[Exercise requirements]
If a line in the data below holds the word "launcher", copy it.

Document layout detection data
**********

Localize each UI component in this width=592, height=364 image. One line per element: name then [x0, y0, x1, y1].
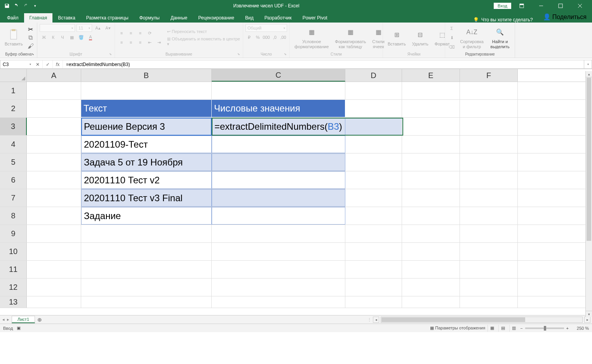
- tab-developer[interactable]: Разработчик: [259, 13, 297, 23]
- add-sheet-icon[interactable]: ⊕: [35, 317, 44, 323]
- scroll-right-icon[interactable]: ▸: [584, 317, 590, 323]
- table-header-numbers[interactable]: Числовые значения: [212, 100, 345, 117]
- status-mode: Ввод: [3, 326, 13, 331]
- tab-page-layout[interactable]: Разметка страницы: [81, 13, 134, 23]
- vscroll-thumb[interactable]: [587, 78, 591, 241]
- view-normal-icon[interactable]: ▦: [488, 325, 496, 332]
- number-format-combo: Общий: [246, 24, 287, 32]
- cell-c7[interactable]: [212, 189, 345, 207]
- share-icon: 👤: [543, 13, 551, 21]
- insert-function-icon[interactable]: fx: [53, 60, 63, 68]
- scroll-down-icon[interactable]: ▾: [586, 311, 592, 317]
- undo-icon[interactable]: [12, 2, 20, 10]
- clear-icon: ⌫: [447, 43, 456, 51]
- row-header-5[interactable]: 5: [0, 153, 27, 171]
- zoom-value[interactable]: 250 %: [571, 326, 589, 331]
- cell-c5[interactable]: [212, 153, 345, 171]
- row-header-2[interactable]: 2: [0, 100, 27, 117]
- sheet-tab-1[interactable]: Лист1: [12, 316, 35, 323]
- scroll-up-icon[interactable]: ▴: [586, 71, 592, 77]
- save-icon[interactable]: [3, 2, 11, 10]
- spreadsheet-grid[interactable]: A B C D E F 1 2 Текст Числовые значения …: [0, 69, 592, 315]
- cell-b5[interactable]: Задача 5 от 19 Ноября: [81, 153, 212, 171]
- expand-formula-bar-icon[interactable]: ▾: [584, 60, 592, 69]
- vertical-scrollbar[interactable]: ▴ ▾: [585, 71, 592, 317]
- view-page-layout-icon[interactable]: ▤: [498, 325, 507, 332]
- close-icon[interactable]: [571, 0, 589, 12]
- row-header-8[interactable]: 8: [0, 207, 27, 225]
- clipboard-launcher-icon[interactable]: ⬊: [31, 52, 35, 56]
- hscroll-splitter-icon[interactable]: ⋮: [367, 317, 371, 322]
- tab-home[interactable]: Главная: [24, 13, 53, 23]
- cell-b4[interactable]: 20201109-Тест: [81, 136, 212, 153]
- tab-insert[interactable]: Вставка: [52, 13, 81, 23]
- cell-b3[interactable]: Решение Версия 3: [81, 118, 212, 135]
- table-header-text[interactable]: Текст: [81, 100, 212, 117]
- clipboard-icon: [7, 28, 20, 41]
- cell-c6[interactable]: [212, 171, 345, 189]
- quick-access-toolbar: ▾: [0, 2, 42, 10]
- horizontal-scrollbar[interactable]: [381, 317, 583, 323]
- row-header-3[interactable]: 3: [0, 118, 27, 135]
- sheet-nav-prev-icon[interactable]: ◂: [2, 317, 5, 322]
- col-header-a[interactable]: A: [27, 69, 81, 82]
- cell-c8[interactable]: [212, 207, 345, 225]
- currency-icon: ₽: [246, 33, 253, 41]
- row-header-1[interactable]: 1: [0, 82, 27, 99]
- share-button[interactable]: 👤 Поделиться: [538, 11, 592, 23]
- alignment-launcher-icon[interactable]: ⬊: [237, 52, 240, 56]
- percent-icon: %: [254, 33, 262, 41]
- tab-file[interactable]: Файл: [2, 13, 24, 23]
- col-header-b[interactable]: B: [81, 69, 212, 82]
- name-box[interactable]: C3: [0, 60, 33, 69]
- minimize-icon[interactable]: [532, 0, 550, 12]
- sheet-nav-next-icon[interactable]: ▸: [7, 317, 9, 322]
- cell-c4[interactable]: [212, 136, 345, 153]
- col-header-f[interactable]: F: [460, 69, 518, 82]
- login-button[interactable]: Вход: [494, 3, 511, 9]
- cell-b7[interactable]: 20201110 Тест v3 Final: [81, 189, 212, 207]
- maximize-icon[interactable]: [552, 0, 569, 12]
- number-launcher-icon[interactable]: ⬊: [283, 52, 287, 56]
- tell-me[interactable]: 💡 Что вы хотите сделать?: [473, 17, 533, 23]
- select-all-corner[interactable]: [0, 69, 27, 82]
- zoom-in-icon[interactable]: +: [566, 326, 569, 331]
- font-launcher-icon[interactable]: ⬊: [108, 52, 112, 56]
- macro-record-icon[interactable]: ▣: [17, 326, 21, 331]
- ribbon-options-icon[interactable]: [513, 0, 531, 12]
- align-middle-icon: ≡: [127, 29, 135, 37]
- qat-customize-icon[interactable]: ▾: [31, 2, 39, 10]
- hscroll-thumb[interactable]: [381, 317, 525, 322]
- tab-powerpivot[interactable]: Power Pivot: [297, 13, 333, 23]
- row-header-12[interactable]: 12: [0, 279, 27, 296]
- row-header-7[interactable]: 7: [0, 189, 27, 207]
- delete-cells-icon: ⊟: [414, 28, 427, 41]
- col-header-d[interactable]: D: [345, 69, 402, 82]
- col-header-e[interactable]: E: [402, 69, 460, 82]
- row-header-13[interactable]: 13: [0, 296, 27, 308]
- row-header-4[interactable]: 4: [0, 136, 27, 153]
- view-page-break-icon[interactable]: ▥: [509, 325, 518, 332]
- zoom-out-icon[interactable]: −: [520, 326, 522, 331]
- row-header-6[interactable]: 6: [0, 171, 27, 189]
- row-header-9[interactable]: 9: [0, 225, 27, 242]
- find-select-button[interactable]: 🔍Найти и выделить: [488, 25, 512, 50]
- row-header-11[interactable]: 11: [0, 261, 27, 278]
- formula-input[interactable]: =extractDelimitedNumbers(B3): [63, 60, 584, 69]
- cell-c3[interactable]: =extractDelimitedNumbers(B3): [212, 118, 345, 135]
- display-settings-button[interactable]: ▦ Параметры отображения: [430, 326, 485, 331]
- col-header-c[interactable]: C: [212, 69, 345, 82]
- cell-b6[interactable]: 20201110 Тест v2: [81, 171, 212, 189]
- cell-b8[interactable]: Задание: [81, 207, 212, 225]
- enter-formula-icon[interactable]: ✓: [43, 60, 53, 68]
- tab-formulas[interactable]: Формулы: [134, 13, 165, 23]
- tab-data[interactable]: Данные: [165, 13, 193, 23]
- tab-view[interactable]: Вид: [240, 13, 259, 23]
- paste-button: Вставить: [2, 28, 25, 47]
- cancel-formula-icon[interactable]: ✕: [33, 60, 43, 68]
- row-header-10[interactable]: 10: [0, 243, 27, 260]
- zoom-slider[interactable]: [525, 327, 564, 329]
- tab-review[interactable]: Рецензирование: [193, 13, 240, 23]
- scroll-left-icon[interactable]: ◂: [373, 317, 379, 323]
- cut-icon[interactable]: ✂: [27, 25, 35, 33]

**********

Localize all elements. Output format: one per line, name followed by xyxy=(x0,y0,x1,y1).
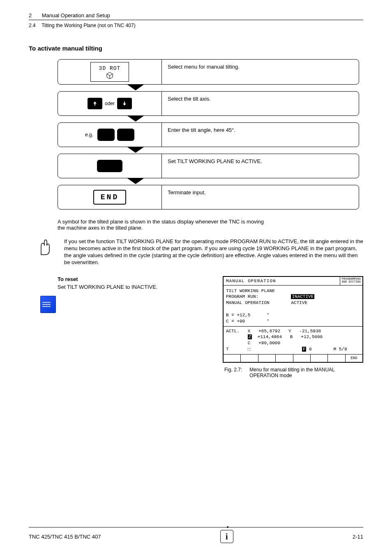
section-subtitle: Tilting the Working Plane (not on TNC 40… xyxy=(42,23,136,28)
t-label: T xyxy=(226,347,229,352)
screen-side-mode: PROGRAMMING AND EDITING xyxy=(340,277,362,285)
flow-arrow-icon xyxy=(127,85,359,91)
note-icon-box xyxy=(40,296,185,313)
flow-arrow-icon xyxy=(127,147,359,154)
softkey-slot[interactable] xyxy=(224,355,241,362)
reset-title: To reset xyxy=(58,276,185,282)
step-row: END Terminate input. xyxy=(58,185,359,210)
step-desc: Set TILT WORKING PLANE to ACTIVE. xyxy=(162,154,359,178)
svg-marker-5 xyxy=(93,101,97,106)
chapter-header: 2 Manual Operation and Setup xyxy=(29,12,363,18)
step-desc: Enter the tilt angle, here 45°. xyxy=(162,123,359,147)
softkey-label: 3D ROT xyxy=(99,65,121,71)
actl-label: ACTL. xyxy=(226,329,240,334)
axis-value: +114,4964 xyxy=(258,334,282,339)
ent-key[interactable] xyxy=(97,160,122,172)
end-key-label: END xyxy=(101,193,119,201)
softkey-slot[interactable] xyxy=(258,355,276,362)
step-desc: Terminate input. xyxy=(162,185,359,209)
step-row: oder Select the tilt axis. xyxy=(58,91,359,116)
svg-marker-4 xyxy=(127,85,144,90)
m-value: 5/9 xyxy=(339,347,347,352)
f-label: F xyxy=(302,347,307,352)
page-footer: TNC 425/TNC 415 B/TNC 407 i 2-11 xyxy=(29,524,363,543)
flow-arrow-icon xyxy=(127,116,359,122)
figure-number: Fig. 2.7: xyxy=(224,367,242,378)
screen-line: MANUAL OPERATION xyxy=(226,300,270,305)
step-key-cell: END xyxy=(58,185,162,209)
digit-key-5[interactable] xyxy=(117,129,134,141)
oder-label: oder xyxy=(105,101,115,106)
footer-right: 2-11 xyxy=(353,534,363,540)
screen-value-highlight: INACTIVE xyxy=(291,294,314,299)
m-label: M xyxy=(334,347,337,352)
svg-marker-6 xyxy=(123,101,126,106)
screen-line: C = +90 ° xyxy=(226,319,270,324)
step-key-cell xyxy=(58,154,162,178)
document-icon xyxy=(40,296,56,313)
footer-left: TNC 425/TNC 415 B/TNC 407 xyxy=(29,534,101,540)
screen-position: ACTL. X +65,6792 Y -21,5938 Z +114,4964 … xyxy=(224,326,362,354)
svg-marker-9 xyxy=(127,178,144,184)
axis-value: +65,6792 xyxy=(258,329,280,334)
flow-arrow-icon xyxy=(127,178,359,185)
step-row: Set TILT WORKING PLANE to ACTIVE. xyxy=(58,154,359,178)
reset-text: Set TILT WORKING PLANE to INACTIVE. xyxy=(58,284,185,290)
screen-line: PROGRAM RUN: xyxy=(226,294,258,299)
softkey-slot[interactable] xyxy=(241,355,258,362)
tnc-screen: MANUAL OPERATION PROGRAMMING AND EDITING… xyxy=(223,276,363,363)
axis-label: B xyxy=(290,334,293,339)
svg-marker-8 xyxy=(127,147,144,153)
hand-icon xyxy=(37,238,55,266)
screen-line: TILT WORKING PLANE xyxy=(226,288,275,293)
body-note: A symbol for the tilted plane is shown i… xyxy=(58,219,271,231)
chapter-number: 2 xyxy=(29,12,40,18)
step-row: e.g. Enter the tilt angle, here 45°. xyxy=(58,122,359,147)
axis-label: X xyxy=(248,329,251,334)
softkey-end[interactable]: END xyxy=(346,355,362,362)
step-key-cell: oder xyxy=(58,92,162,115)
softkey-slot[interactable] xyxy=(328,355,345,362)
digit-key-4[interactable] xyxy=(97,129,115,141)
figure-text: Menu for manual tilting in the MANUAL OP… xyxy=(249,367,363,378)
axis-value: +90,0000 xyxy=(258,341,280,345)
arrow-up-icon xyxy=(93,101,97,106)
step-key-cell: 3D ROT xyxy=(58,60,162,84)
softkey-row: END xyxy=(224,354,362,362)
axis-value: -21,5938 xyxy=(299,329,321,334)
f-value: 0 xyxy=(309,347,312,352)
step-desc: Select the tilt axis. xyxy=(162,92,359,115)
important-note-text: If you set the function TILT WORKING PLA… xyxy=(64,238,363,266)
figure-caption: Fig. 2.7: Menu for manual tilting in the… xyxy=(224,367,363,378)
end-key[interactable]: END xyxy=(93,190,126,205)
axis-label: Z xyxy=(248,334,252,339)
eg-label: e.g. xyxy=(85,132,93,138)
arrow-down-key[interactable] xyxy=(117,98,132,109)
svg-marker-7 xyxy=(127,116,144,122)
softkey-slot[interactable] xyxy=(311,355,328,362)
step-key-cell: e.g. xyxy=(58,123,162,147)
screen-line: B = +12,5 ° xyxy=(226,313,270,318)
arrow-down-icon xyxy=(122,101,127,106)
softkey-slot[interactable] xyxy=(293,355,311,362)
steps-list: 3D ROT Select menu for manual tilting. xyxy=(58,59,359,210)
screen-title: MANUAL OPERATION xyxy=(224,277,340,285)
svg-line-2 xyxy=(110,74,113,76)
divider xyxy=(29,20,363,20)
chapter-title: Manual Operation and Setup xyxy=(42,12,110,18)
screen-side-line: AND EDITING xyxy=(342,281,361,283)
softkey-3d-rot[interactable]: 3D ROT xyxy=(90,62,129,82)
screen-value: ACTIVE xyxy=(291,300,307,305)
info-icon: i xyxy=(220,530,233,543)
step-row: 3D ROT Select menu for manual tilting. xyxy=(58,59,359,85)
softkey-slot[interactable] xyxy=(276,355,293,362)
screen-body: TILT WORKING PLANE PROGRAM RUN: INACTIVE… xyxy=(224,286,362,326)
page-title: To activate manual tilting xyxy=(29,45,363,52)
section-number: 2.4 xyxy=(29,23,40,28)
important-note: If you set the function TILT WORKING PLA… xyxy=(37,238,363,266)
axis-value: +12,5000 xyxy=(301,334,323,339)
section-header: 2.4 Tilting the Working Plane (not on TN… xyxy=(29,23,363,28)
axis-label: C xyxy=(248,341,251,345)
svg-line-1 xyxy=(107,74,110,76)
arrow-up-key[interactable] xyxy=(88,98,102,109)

**********

[Problem solution]
- clipboard-launcher-icon[interactable]: ⬊: [31, 52, 35, 56]
- alignment-launcher-icon[interactable]: ⬊: [237, 52, 240, 56]
- number-launcher-icon[interactable]: ⬊: [283, 52, 287, 56]
- font-launcher-icon[interactable]: ⬊: [108, 52, 112, 56]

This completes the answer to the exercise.